Fixed-Parameter Tractable (FPT). In fixed-parameter tractability, we provide some algorithms which no longer are exponential on the input size but on some other parameter related to the problem. These parameters are called the fixed parameter of the problem. Formally, for a given problem \(\varUpsilon \), we characterize the input size, n, and some parameter k, and say \(\varUpsilon \) is fixed-parameter tractable if \(\varUpsilon \) can be solved by an algorithm that runs in \(O(\digamma (k) \cdot n^c)\) time, where \(\digamma \) is a computable function depending on k, and c is any constant independent of k. Also, it is already known that parameterized complexity can be extended to achieve approximation algorithms for hard problems [24]. We use the same idea to achieve an FPT approximation algorithm for MWMDkCSS in Sect. 3.2.
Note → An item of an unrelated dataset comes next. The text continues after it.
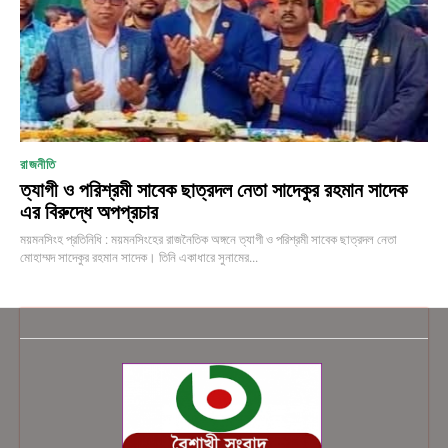
রাজনীতি
ত্যাগী ও পরিশ্রমী সাবেক ছাত্রদল নেতা সাদেকুর রহমান সাদেক
এর বিরুদ্ধে অপপ্রচার
ময়মনসিংহ প্রতিনিধি : ময়মনসিংহের রাজনৈতিক অঙ্গনে ত্যাগী ও পরিশ্রমী সাবেক ছাত্রদল নেতা
মোহাম্মদ সাদেকুর রহমান সাদেক। তিনি একাধারে সুনামের...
Minimum Color Spanning Circle. For a set of n colored points of m colors, the smallest color spanning circle is a circle of the smallest radius that is covering m distinct colors [1]. In \(\mathbb {R}^2\), the smallest color spanning circle of m colors can be computed in \(O(nm \log n)\) time by computing the upper envelope of some Voronoi surfaces [1, 14]. This problem becomes NP-hard in \(\mathbb {R}^d\), where d is in the input, but admits a \((1+\epsilon )\)-approximation in \(O(dn^{\lceil 1/\epsilon \rceil +1})\) time [18].

We first note that MDCSS problem is para-NP-hardFootnote 2 for the parameter t since the proof in [12] shows NP-hardness for t bounded by three. It can easily be extended to also show NP-hardness if at most 5 colored points are co-located (if we do a reduction by MAX-E3SAT(5) [10]). Hence, the problem may get easier if the number of colors is large, i.e., more than \(\frac{n}{3}\).

3 MDkCSS is in FPT in Any Fixed Dimension

In the following, we assume that the points of P are in general position, that means no four points are co-circular. Recall that a k-rainbow set \(P^*\) is a set of points of k distinct colors, where \(P^*\) has the smallest possible diameter among all choices. In [12] it is posed as an open question which value of k is the threshold between easy and hard. We partially answer that question, as we do not need to cover all, but only k colors that their instances realize the smallest possible diameter. Our algorithm has a near-linear dependency on the number of points, where its hardness depends on k (and t, but we discussed above that t is not a parameter to determine the hardness). Consequently, we answer the posed question in [12] partially as follows: for any constant number of colors which we need to span, the MDCSS problem in \(\mathbb {R}^2\) can be answered in near-linear time.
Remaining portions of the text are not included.